The most important decision I’ve had to make is about the team: who was going to be the editorial director, who was going to be the editor-in-chief, who was going to be managing HuffPost in the country. Ultimately, a site can only be as good as its leadership. As we’ve grown now in 15 countries that we’ve had such a great leadership team around the world, but I want to single out our Canada leadership team: Rashida Jeeva, [AOL Canada managing director] Brad Cressman, [AOL and Huffington Post Canada managing editor] Kenny Yum and [Le Huffington Post Québec managing editor] Patrick White. It’s so critical to not only get a great team in place, but also to work closely with them.

You’ve certainly had to do a lot of it as you’ve expanded around the world. Did you always envision Huffington Post as a global media empire?

Oh, yes. That was always the plan. When we launched in Canada I was already in conversations with Le Monde to launch in France. And we had plans to launch in the U.K. and Spain.

What advice would you have for other business leaders hoping to expand into foreign markets as aggressively as you have?

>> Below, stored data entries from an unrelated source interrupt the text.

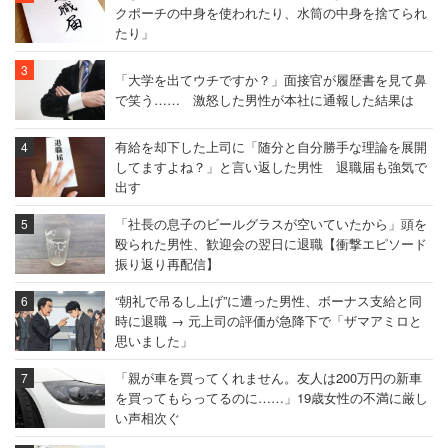
クポーチの中身を使われたり、水筒の中身を捨てられ
たり」
「大学を出てウチですか？」面接官が履歴書を見て鼻
で笑う…… 激怒した男性が本社に通報した結果は
有給を却下した上司に「随分と自分勝手な理論を展開
してますよね？」と言い返した男性 退職届も強気で
出す
「社長の息子のビールグラスが空いていたから」頭を
殴られた男性、歓迎会の翌日に退職【衝撃エピソード
振り返り再配信】
“朝礼で吊るし上げ”に遭った男性、ボーナス支給と同
時に退職 → 元上司の評価が急降下で「ザマアミロと
思いました」
「親が車を買ってくれません。友人は200万円の新車
を買ってもらってるのに……」19歳女性の不満に厳し
い声相次ぐ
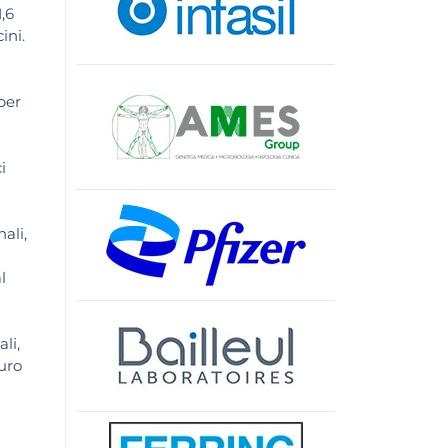
,6
cini.
per
i
ali,
l
li,
euro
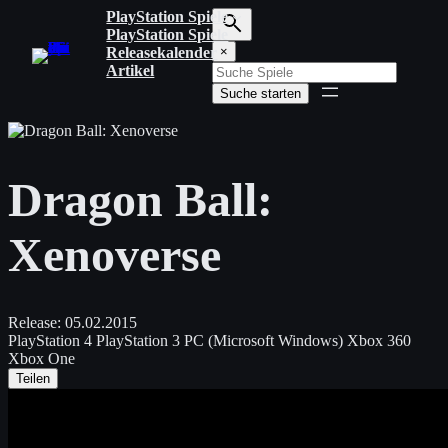
Zum
PlayStation Spiele
Inhalt
PlayStation Spiele
S
springen
Releasekalender
×
u
Artikel
c
Suche starten
h
b
e
g
r
Dragon Ball:
i
f
f
Xenoverse
e
i
n
g
e
Release:
05.02.2015
b
PlayStation 4
PlayStation 3
PC (Microsoft Windows)
Xbox 360
e
Xbox One
n
Teilen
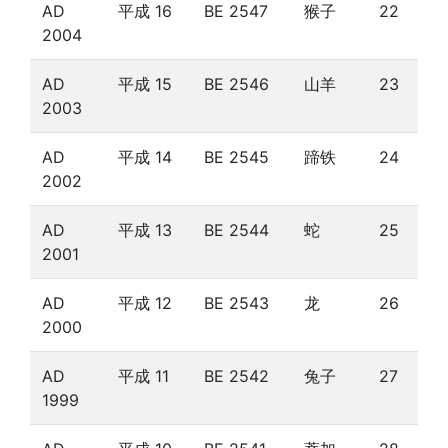
AD
平成 16
BE 2547
猴子
22
2004
AD
平成 15
BE 2546
山羊
23
2003
AD
平成 14
BE 2545
蹄铁
24
2002
AD
平成 13
BE 2544
蛇
25
2001
AD
平成 12
BE 2543
龙
26
2000
AD
平成 11
BE 2542
兔子
27
1999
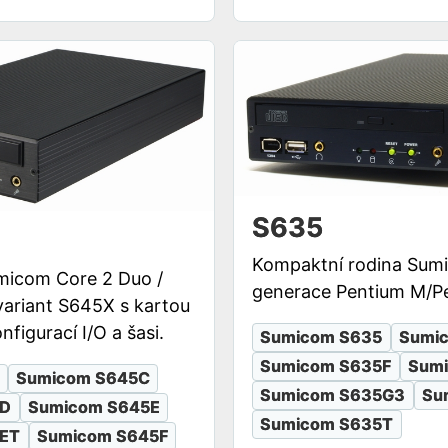
S635
Kompaktní rodina Sumi
micom Core 2 Duo /
generace Pentium M/Pe
ariant S645X s kartou
nfigurací I/O a šasi.
Sumicom S635
Sumi
Sumicom S635F
Sum
Sumicom S645C
Sumicom S635G3
Su
5D
Sumicom S645E
Sumicom S635T
ET
Sumicom S645F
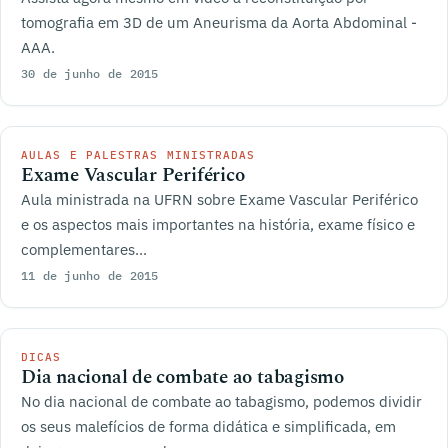
tomografia em 3D de um Aneurisma da Aorta Abdominal -
AAA.
30 de junho de 2015
AULAS E PALESTRAS MINISTRADAS
Exame Vascular Periférico
Aula ministrada na UFRN sobre Exame Vascular Periférico
e os aspectos mais importantes na história, exame físico e
complementares...
11 de junho de 2015
DICAS
Dia nacional de combate ao tabagismo
No dia nacional de combate ao tabagismo, podemos dividir
os seus malefícios de forma didática e simplificada, em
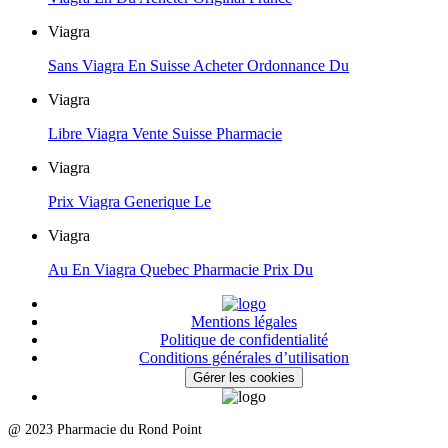
Viagra
Sans Viagra En Suisse Acheter Ordonnance Du
Viagra
Libre Viagra Vente Suisse Pharmacie
Viagra
Prix Viagra Generique Le
Viagra
Au En Viagra Quebec Pharmacie Prix Du
Mentions légales
Politique de confidentialité
Conditions générales d’utilisation
Gérer les cookies
@ 2023 Pharmacie du Rond Point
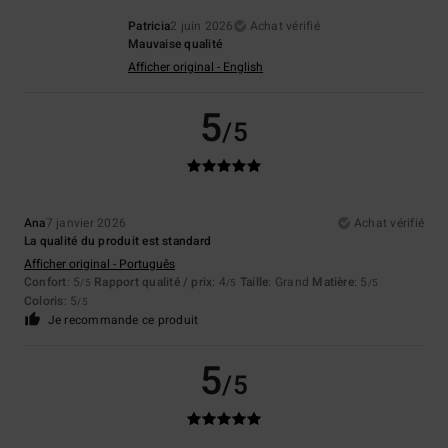
Patricia
2 juin 2026
Achat vérifié
Mauvaise qualité
Afficher original - English
5
/5
Ana
7 janvier 2026
Achat vérifié
La qualité du produit est standard
Afficher original - Português
Confort
: 5
Rapport qualité / prix
: 4
Taille
: Grand
Matière
: 5
/5
/5
/5
Coloris
: 5
/5
Je recommande ce produit
5
/5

In all countries, with the exception of Canada and the U.K., we went in as partners with major media players. In every other country we have a joint venture or a commercial partnership. In Spain it’s with El País, in Japan it’s with Asahi Shimbun, in Australia it’s with the Fairfax Media Group, etc. I’m a big believer in partnerships. It makes it much easier to grow fast. We’ve been able to use our partners’ offices, their HR teams, their sales teams. And it makes it easier to make global advertising deals as well.

In any venture, having a first-mover advantage is really important. Now other media companies are trying to expand internationally, but being there first has given us a big advantage.